How one black beauty brand is working to integrate the beauty aisle

It’s standard practice for drugstores and retailers to separate beauty products by brand — Garnier here, Pantene there — but few may notice that beauty products are also separated by “race,” so to speak, with products for black women often kept completely separate from other big brands.
SheaMoisture is one such brand. Though it sells millions in products each year to black women throughout the United States and is found in CVS, Target, and Walmart, many of its products are set away from mainstream beauty products. But for its first TV ad in its 104-year history, the company is putting an end to this practice and this week launched #BreakTheWalls, a campaign announcing that it will no longer be found in a separate section, but in the main beauty aisle.
“I have often said over the last 20 years that the beauty aisle is the last place in America where segregation is still legal,” Richard Dennis, CEO of SheaMoisture parent company Sundial Brands, told Essence.com. “And separating ‘beauty’ from ‘ethnic’ has only served to further perpetuate narrow standards of what is considered beautiful in our industry and our society—which is why we began leading the efforts to break down those walls.”
The moving 60-second video features black women detailing their experiences with beauty aisle segregation. “There is a section called ‘ethnic’ and an aisle called ‘beauty,’” says one woman in voiceover while another walks nervously through the non-ethnic beauty aisle. “Do I feel like I’m beautiful? Is ‘ethnic’ not beautiful?”

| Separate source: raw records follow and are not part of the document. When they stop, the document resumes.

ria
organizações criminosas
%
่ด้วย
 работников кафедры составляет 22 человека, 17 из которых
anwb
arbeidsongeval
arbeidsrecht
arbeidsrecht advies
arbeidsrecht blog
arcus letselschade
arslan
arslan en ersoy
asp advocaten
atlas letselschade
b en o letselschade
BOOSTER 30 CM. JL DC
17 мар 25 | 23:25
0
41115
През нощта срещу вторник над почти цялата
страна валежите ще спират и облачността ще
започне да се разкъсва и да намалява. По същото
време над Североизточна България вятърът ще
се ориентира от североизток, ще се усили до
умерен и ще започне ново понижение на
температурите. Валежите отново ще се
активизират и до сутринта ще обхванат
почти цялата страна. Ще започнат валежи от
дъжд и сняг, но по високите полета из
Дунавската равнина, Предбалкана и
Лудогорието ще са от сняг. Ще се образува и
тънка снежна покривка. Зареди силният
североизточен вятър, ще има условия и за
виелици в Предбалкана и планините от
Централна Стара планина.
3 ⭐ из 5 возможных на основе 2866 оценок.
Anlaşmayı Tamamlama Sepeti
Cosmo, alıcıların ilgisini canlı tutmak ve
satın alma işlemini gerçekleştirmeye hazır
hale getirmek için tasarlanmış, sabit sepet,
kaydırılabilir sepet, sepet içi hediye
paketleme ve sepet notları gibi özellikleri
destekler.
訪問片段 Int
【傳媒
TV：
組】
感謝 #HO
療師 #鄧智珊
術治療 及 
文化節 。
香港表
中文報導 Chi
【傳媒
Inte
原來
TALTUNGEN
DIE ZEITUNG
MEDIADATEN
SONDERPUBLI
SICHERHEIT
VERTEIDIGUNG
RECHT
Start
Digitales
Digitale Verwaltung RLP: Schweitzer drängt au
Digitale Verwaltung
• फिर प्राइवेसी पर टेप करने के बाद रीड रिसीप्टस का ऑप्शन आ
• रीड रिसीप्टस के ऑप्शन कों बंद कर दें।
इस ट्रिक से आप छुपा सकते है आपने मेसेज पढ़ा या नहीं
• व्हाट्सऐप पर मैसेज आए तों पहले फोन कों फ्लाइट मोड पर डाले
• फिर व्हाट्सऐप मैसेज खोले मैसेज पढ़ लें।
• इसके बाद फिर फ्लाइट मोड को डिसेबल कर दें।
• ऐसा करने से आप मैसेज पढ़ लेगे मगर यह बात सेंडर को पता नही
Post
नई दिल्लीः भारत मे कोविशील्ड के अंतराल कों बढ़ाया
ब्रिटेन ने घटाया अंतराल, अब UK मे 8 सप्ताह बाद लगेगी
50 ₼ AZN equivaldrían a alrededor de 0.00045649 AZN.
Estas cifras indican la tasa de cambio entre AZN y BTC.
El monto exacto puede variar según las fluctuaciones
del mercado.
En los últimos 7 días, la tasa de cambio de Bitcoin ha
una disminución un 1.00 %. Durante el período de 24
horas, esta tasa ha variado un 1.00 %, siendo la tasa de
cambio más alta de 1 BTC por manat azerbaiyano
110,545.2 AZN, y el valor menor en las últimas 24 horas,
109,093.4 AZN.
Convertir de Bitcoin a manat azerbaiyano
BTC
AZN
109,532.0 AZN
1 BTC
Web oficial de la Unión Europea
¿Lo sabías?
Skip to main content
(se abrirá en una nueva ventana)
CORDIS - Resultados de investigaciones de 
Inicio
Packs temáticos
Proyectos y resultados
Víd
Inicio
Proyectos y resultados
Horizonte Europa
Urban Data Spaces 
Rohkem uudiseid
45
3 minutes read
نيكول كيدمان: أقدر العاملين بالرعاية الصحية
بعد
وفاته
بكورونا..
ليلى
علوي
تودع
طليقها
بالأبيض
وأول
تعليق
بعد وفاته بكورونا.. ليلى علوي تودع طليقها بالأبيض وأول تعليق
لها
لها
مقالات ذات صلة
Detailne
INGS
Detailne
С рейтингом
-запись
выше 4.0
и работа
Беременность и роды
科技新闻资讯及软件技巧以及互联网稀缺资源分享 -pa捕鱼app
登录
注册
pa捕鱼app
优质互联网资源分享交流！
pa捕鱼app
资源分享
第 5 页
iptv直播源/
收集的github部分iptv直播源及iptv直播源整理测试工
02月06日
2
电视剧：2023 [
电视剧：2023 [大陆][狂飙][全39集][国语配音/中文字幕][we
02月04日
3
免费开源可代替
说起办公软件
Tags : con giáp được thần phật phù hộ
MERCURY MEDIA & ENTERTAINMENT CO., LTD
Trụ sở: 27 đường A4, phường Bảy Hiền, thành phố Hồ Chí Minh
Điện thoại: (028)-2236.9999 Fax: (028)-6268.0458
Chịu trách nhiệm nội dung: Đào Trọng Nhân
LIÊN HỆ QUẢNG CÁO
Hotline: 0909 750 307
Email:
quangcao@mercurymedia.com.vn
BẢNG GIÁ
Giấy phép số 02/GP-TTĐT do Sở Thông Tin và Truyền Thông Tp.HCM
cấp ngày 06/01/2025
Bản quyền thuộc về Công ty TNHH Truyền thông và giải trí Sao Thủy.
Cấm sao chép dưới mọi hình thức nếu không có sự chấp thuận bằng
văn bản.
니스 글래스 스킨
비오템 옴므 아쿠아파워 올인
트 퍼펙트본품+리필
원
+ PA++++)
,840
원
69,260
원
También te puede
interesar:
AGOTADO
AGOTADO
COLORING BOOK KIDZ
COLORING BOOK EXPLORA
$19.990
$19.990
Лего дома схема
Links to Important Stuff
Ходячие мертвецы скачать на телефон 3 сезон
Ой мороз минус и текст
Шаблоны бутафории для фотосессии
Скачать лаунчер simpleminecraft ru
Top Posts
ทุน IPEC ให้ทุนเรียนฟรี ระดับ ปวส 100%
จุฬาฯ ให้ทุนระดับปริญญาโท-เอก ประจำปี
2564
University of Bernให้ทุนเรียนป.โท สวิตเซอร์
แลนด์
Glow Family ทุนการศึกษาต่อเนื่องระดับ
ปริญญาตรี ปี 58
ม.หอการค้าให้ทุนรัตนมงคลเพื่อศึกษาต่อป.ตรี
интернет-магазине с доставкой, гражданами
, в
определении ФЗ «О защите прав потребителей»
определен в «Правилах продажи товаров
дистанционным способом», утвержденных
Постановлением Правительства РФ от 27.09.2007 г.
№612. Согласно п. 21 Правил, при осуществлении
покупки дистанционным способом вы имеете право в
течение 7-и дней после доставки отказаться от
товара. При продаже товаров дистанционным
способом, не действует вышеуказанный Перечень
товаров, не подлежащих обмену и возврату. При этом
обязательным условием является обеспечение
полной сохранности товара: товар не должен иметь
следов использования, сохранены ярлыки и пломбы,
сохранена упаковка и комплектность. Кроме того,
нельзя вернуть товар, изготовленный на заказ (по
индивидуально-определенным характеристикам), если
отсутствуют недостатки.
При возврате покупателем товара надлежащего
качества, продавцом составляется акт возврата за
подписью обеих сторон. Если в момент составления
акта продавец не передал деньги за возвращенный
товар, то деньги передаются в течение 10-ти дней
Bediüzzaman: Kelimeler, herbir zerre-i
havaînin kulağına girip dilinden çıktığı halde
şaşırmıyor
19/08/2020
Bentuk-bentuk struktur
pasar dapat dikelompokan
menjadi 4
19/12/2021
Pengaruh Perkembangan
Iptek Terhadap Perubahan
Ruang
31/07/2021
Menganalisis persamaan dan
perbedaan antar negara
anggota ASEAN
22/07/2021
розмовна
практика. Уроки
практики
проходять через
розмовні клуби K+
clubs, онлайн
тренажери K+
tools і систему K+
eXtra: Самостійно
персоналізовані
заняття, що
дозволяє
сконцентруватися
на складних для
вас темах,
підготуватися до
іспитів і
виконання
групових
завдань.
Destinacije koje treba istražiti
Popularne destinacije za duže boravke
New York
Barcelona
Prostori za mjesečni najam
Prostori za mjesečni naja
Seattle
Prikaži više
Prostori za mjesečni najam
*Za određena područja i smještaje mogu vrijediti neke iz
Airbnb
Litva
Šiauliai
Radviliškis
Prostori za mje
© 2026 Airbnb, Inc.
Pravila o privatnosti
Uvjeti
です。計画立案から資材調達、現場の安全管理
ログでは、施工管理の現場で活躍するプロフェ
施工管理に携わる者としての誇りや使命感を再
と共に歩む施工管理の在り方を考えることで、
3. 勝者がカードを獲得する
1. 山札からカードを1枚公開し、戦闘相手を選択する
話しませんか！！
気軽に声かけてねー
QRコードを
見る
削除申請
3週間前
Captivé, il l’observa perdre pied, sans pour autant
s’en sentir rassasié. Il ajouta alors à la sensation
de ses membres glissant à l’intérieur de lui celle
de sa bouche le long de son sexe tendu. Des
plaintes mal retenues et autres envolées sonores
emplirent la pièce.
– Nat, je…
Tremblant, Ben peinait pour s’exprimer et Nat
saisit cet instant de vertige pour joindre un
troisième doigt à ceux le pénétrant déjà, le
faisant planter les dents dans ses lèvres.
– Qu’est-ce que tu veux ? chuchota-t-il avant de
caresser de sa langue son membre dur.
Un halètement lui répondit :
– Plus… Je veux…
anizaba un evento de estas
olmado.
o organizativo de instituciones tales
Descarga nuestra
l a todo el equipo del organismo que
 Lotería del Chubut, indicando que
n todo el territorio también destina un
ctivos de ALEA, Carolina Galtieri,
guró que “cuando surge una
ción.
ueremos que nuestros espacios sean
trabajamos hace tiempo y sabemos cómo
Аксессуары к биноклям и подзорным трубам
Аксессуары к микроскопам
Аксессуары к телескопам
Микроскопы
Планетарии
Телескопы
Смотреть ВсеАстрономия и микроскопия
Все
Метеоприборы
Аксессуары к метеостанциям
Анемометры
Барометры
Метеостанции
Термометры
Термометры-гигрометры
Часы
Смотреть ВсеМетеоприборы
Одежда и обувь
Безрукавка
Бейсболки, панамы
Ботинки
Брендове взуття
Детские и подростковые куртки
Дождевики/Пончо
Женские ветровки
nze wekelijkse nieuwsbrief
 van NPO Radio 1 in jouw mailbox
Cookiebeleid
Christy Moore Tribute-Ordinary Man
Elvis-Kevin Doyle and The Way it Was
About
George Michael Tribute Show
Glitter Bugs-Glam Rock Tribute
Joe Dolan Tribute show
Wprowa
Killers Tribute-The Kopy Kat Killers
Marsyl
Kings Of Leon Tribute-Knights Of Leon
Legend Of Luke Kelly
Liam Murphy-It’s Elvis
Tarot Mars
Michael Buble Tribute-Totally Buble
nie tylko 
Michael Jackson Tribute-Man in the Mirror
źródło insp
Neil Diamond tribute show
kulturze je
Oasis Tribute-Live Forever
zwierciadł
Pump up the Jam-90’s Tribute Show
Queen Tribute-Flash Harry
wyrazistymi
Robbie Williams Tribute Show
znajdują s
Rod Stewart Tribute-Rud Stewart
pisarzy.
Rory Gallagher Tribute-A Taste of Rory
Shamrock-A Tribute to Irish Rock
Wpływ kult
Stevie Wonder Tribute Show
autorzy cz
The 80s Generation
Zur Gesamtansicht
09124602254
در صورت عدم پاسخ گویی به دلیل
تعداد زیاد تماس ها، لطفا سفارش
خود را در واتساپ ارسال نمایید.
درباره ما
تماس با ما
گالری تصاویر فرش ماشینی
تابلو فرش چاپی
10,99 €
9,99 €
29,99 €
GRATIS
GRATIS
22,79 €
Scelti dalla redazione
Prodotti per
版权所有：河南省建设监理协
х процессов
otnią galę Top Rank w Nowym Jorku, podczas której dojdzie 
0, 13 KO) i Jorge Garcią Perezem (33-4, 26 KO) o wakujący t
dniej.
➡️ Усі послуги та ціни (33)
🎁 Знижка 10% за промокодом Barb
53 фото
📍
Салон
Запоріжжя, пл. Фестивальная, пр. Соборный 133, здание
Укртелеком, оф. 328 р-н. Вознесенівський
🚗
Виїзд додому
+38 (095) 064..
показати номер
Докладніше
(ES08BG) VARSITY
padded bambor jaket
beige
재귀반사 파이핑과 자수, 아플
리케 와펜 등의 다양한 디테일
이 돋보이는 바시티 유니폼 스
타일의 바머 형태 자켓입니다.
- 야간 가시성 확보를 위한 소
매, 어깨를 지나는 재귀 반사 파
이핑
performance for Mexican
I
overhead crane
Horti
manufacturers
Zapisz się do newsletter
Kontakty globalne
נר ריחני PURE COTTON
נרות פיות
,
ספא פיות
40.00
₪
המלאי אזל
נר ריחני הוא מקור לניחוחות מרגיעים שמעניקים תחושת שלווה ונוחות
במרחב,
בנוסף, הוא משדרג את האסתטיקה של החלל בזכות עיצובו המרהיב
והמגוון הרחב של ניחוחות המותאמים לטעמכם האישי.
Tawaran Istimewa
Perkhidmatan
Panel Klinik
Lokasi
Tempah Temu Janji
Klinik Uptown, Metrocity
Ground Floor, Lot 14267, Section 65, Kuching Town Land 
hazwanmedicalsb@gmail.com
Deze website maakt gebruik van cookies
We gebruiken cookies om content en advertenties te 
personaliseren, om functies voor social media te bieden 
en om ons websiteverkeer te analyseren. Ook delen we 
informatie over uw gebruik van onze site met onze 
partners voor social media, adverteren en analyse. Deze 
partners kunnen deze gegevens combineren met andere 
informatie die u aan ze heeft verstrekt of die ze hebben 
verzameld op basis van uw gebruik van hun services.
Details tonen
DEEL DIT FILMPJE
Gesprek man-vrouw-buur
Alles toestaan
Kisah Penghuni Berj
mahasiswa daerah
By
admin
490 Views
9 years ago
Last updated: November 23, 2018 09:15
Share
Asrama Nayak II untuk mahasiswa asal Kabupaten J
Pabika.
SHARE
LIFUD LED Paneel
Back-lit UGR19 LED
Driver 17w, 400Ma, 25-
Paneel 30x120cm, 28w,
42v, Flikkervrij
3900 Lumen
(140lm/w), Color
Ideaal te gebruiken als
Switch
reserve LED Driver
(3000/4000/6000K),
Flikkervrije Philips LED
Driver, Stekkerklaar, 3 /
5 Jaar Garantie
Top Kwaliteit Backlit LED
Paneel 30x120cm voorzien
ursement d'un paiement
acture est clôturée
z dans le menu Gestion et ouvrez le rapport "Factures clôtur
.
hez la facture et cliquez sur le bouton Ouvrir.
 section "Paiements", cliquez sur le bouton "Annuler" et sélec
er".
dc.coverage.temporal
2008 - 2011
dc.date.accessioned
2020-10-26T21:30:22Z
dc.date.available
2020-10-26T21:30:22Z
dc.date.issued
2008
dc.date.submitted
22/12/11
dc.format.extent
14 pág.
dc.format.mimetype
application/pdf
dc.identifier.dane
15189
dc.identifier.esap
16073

As the actress advances down the aisle, the walls separating ethnic products from mainstream products begin to fall, spilling bottles of shampoo and condition on the ground.
“This movement is about so much more than selling shampoo, or lotion, or cosmetics,” says Dennis. “We’re advancing a mission and vision to change the social dialogue about how we’re looking at beauty as a society and how those archaic structures and views are debilitating to the establishment of new and more inclusive ways of viewing beauty – whether in the images we see or in the aisles that divide.”